[How to complete this task] Your reply should hold every entry below exactly as written and none of the pictures.

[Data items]
################

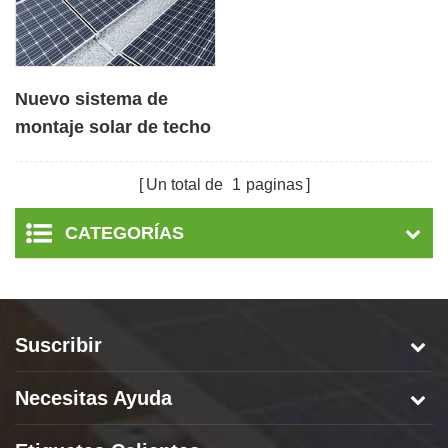
Nuevo sistema de
montaje solar de techo
plano de lastre
Un total de
1
paginas
CATEGORÍAS
Suscribir
Necesitas Ayuda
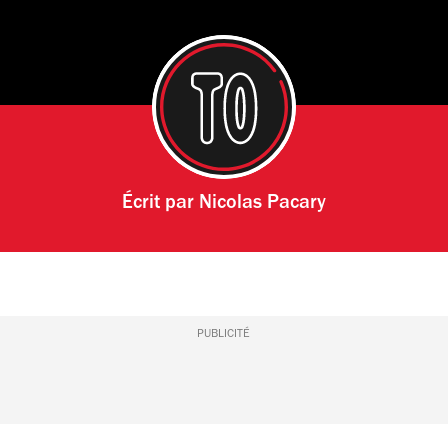
Écrit par
Nicolas Pacary
PUBLICITÉ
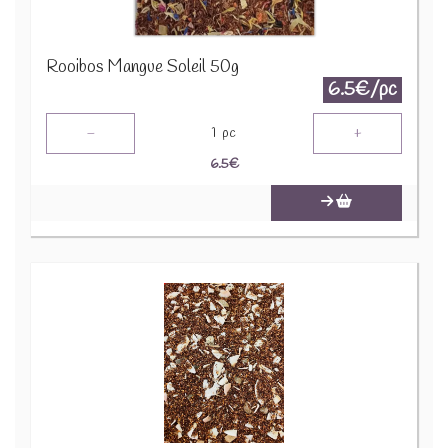
Rooibos Mangue Soleil 50g
6.5€/pc
-
+
1
pc
6.5
€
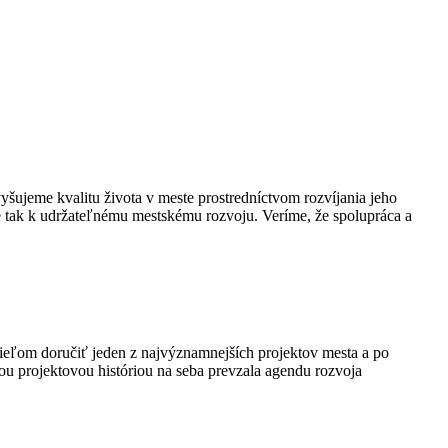
šujeme kvalitu života v meste prostredníctvom rozvíjania jeho
e tak k udržateľnému mestskému rozvoju. Veríme, že spolupráca a
ieľom doručiť jeden z najvýznamnejších projektov mesta a po
ou projektovou históriou na seba prevzala agendu rozvoja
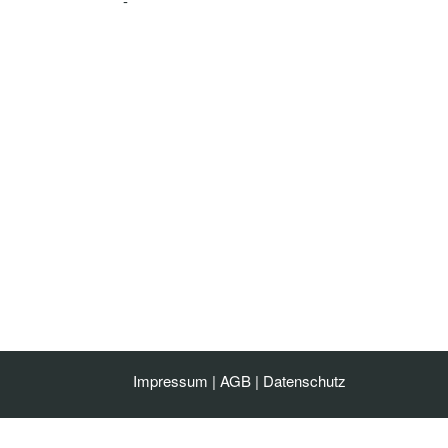
-
Impressum
|
AGB
|
Datenschutz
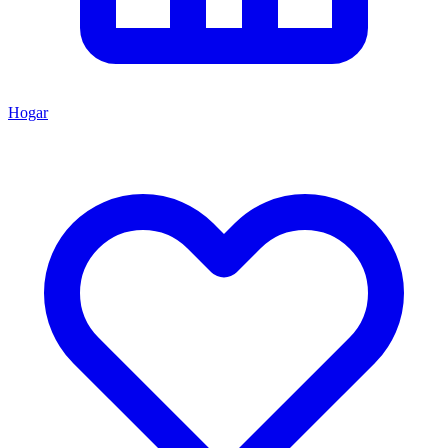
Hogar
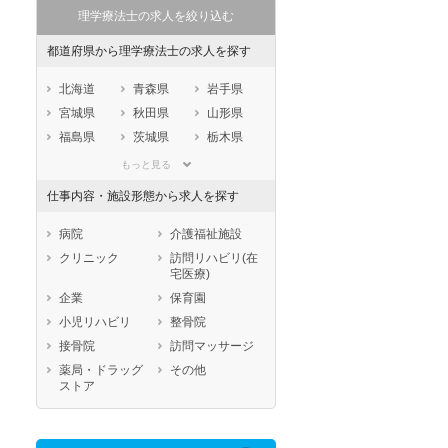
理学療法士の求人を絞り込む
都道府県から理学療法士の求人を探す
北海道
青森県
岩手県
宮城県
秋田県
山形県
福島県
茨城県
栃木県
群馬県
埼玉県
千葉県
もっと見る
東京都
神奈川県
新潟県
仕事内容・施設形態から求人を探す
山梨県
長野県
富山県
石川県
福井県
岐阜県
病院
介護福祉施設
静岡県
愛知県
三重県
クリニック
訪問リハビリ(在
宅医療)
滋賀県
京都府
大阪府
企業
保育園
兵庫県
奈良県
和歌山県
小児リハビリ
整骨院
鳥取県
島根県
岡山県
接骨院
訪問マッサージ
広島県
山口県
徳島県
薬局・ドラッグ
その他
香川県
愛媛県
高知県
ストア
福岡県
佐賀県
長崎県
熊本県
大分県
宮崎県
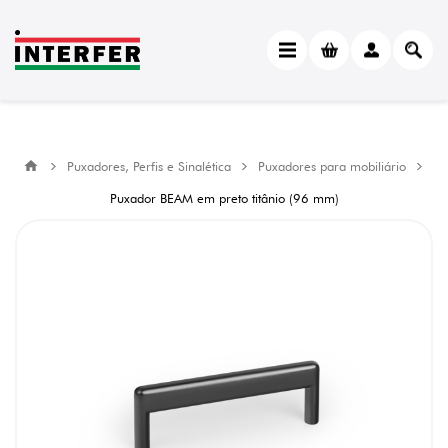
Puxadores, Perfis e Sinalética
Puxadores para mobiliário
Puxador BEAM em preto titânio (96 mm)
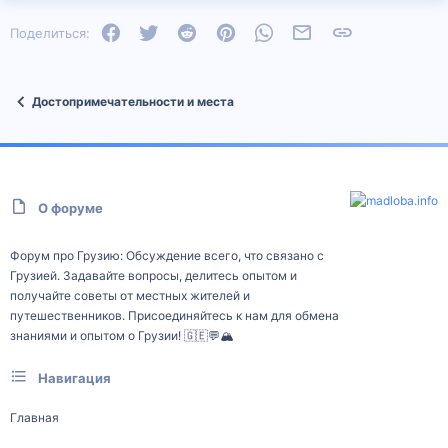
Facebook
Twitter
Reddit
Pinterest
WhatsApp
Электронная почта
Ссылка
Поделиться:
Достопримечательности и места
О форуме
Форум про Грузию: Обсуждение всего, что связано с
Грузией. Задавайте вопросы, делитесь опытом и
получайте советы от местных жителей и
путешественников. Присоединяйтесь к нам для обмена
знаниями и опытом о Грузии! 🇬🇪💬🏔️
Навигация
Главная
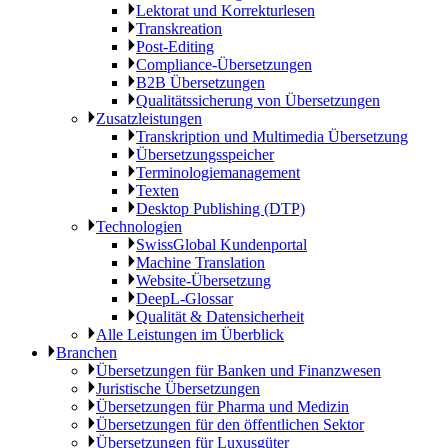
Lektorat und Korrekturlesen
Transkreation
Post-Editing
Compliance-Übersetzungen
B2B Übersetzungen
Qualitätssicherung von Übersetzungen
Zusatzleistungen
Transkription und Multimedia Übersetzung
Übersetzungsspeicher
Terminologiemanagement
Texten
Desktop Publishing (DTP)
Technologien
SwissGlobal Kundenportal
Machine Translation
Website-Übersetzung
DeepL-Glossar
Qualität & Datensicherheit
Alle Leistungen im Überblick
Branchen
Übersetzungen für Banken und Finanzwesen
Juristische Übersetzungen
Übersetzungen für Pharma und Medizin
Übersetzungen für den öffentlichen Sektor
Übersetzungen für Luxusgüter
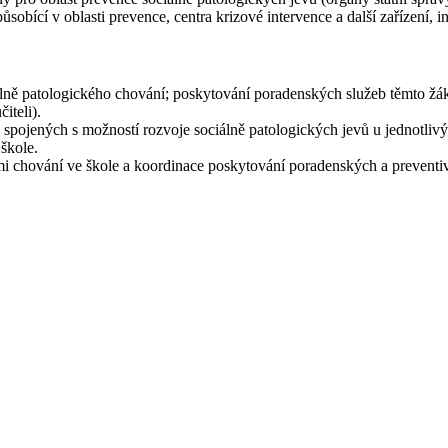
sobící v oblasti prevence, centra krizové intervence a další zařízení, ins
ciálně patologického chování; poskytování poradenských služeb těmto ž
iteli).
 spojených s možností rozvoje sociálně patologických jevů u jednotlivýc
škole.
mi chování ve škole a koordinace poskytování poradenských a preventi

################

[Completed exercise]
Nuevo sistema de
montaje solar de techo
plano de lastre
Un total de
1
paginas
CATEGORÍAS
Suscribir
Necesitas Ayuda
Écrit par
Nicolas Pacary
PUBLICITÉ
Rooibos Mangue Soleil 50g
6.5€/pc
-
+
1
pc
6.5
€
šujeme kvalitu života v meste prostredníctvom rozvíjania jeho
e tak k udržateľnému mestskému rozvoju. Veríme, že spolupráca a
ieľom doručiť jeden z najvýznamnejších projektov mesta a po
ou projektovou históriou na seba prevzala agendu rozvoja
-
Impressum
|
AGB
|
Datenschutz
Hogar
理学療法士の求人を絞り込む
都道府県から理学療法士の求人を探す
北海道
青森県
岩手県
宮城県
秋田県
山形県
福島県
茨城県
栃木県
群馬県
埼玉県
千葉県
もっと見る
東京都
神奈川県
新潟県
仕事内容・施設形態から求人を探す
山梨県
長野県
富山県
石川県
福井県
岐阜県
病院
介護福祉施設
静岡県
愛知県
三重県
クリニック
訪問リハビリ(在
宅医療)
滋賀県
京都府
大阪府
企業
保育園
兵庫県
奈良県
和歌山県
小児リハビリ
整骨院
鳥取県
島根県
岡山県
接骨院
訪問マッサージ
広島県
山口県
徳島県
薬局・ドラッグ
その他
香川県
愛媛県
高知県
ストア
福岡県
佐賀県
長崎県
熊本県
大分県
宮崎県
Puxadores, Perfis e Sinalética
Puxadores para mobiliário
Puxador BEAM em preto titânio (96 mm)
Facebook
Twitter
Reddit
Pinterest
WhatsApp
Электронная почта
Ссылка
Поделиться:
Достопримечательности и места
О форуме
Форум про Грузию: Обсуждение всего, что связано с
Грузией. Задавайте вопросы, делитесь опытом и
получайте советы от местных жителей и
путешественников. Присоединяйтесь к нам для обмена
знаниями и опытом о Грузии! 🇬🇪💬🏔️
Навигация
Главная
Lektorat und Korrekturlesen
Transkreation
Post-Editing
Compliance-Übersetzungen
B2B Übersetzungen
Qualitätssicherung von Übersetzungen
Zusatzleistungen
Transkription und Multimedia Übersetzung
Übersetzungsspeicher
Terminologiemanagement
Texten
Desktop Publishing (DTP)
Technologien
SwissGlobal Kundenportal
Machine Translation
Website-Übersetzung
DeepL-Glossar
Qualität & Datensicherheit
Alle Leistungen im Überblick
Branchen
Übersetzungen für Banken und Finanzwesen
Juristische Übersetzungen
Übersetzungen für Pharma und Medizin
Übersetzungen für den öffentlichen Sektor
Übersetzungen für Luxusgüter
sobící v oblasti prevence, centra krizové intervence a další zařízení, ins
ciálně patologického chování; poskytování poradenských služeb těmto ž
iteli).
 spojených s možností rozvoje sociálně patologických jevů u jednotlivýc
škole.
mi chování ve škole a koordinace poskytování poradenských a preventi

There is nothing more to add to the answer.